EXT_DIR = File.dirname(__FILE__).force_encoding('UTF-8').freeze

SU_AUTO = {
  DlgBase:   'dlg_base'  ,
  DlgFixed:  'dlg_sub'   ,
  DlgPB:     'dlg_sub'   ,
  DlgVari:   'dlg_sub'   ,
  DlgTable:  'dlg_table' ,
  DlgComp:   'comp'      ,
  Edit:      'edit'      ,
  DlgIE:     'entity'    ,
  DlgExport: 'export'    ,
  DlgImport: 'import'    ,
  DlgInfo:   'info'      ,
  DlgLayer:  'layer'     ,
  DlgMats:   'material'  ,
  DlgIN:     'numeric'   ,
  Obs:       'obs'       ,
  Settings:  'settings'  ,
  DlgTests:  'tests'
}.freeze

class << self
  def const_missing(name)
    if fn = SU_AUTO[name]
      if Sketchup.load "#{EXT_DIR}/#{fn}"
        klass = const_get name
        if klass
          return klass
        else
          UI.messagebox "Problem loading file #{fn}"
        end
      else
        UI.messagebox "Sketchup.load couldn't load #{fn}"
      end
    else
      super
    end
    nil
  end
  private :const_missing
end

The above code would need to be placed in any ‘namespace parent’, and loads children on demand. Paths do need to be taken into account.

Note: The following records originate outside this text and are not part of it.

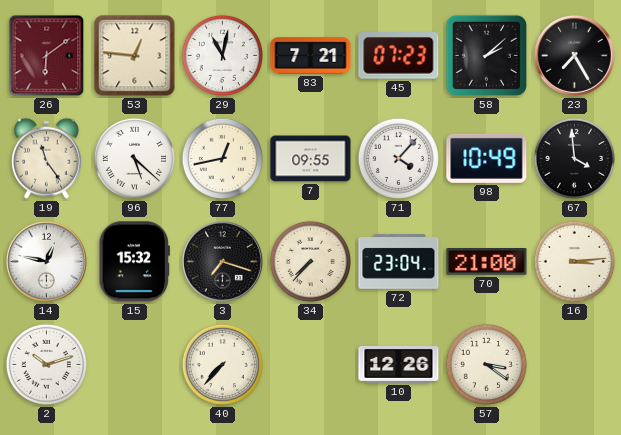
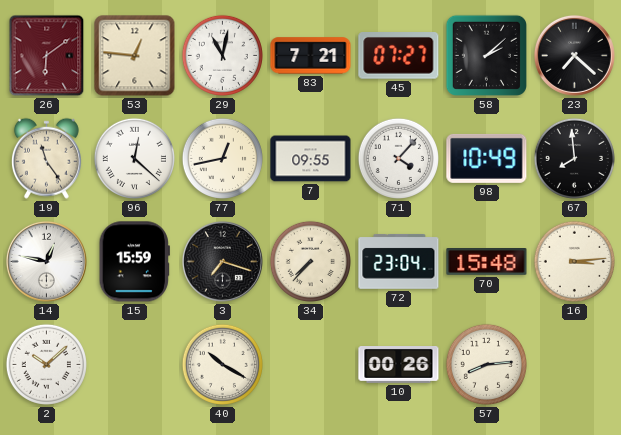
45: 07:23 -> 07:27
23: 7:25 -> 7:22
96: 5:22 -> 12:22
67: 3:59 -> 7:59
15: 15:32 -> 15:59
70: 21:00 -> 15:48
2: 10:12 -> 10:08
40: 7:37 -> 10:20
10: 12:26 -> 00:26
57: 3:21 -> 8:14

In this case, all the ‘child’ files are in the same directory as the parent. This isn’t the norm for a typical gem structure, but we’re not loading with RubyGems…

There can be issues with ‘autoload’ systems when multiple threads are involved, but I suspect that is not common with SU plugins…

MSP_Greg · July 28, 2019, 2:52pm

Apologies for assuming people were familiar with autoload.

Complex apps often have quite a few different paths thru the code. So, correctly loading code can be tedious, and is often made worse by CI testing, which may load the code in a ‘non-standard’ way.

Hence, Ruby has methods Kernel.autoload and Module#autoload which allow one to associate a file with a constant name. If the constant name is not defined, ‘autoload’ will attempt to load the file, and allow the Ruby code to continue.

The code that I posted uses the const_missing method to load the file and return the constants value, which is the class/module defined in the file.

Hence, when using autoload type systems, no require/load statements are used, and everything loads on demand.

The standard Ruby autoload methods only work with *.rb or *.so files, so they cannot be used in an encrypted SU plugin.

The above code uses Sketchup.load instead of require.

DaveR · July 28, 2019, 2:57pm

Greg, I’m not a coder by any means but your post made me think of an option in the Sketchucation Tools extension that allows you to leave extensions normally unloaded and load them on demand. You have the option to load the extension only for the current session or you can set them to load on start up if you want. Have you experimented with that?

MSP_Greg · July 28, 2019, 3:37pm

Dave,

I was unaware of that, as it sounds helpful.

What I’m actually referring to is that the code required to give you access to a plugin’s features/UI is often a very small percentage of the plugin’s code. The ‘access’ code can (and should) be separate from the actual ‘feature’ code.

The code I listed is an option that allows the plugin to load the ‘feature’ code on demand, as opposed loading all the code when the plugin is loaded.

The code I listed is code that plugin creators/coders could use, but not something the plugin user would have access to, or control over.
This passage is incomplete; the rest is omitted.